Nursing Homes: Medicare vs. Medicaid

There are more than 18,000 nursing homes in the United States.  There are 3 ways to pay for nursing home care: private pay funds, Medicare insurance or Medicaid insurance.  However, the nursing home must accept Medicaid insurance as a payment option and not all of them do.

Medicaid insurance provides medical coverage for low-income seniors and the financial qualifications vary for each state but usually require no more than $2,000 or so in assets and owning a home may or may not be included in that number.

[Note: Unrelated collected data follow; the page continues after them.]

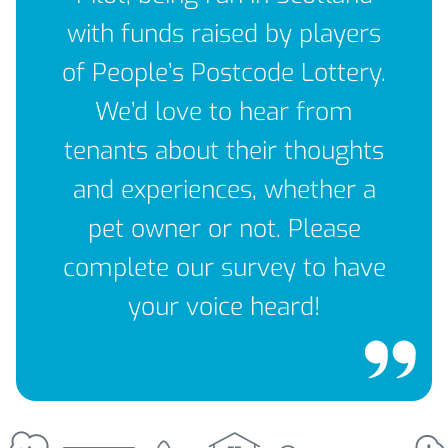
with funds raised by players
of People’s Postcode Lottery.
We’d love to hear from
tenants about their thoughts
and experiences, whether a
pet owner or not. Please
complete our survey to have
your voice heard!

As nursing home care can easily cost up to $80,000 a year, and as Medicare only covers short stays in a nursing home, it is important to ask the right questions about payment when entering a nursing home.  This is necessary even if you are just going into the nursing home for rehabilitation after a major medical procedure. 

Some nursing homes will say they accept Medicaid but it may only be available for current residents who are forced to go onto Medicaid after spending down all of their assets.  The nursing home may not take new admissions who rely on Medicaid for payment.

This is because the government establishes a reimbursement rate for Medicaid and the nursing home may choose to focus on private pay and Medicare clients instead.  Although Medicaid will provide for a permanent long-term stay in a nursing home, this means that the bed will continue to be reimbursed at the Medicaid rate until the senior passes away.  The nursing home is losing out on the ability to charge more for the bed through Medicare or private pay.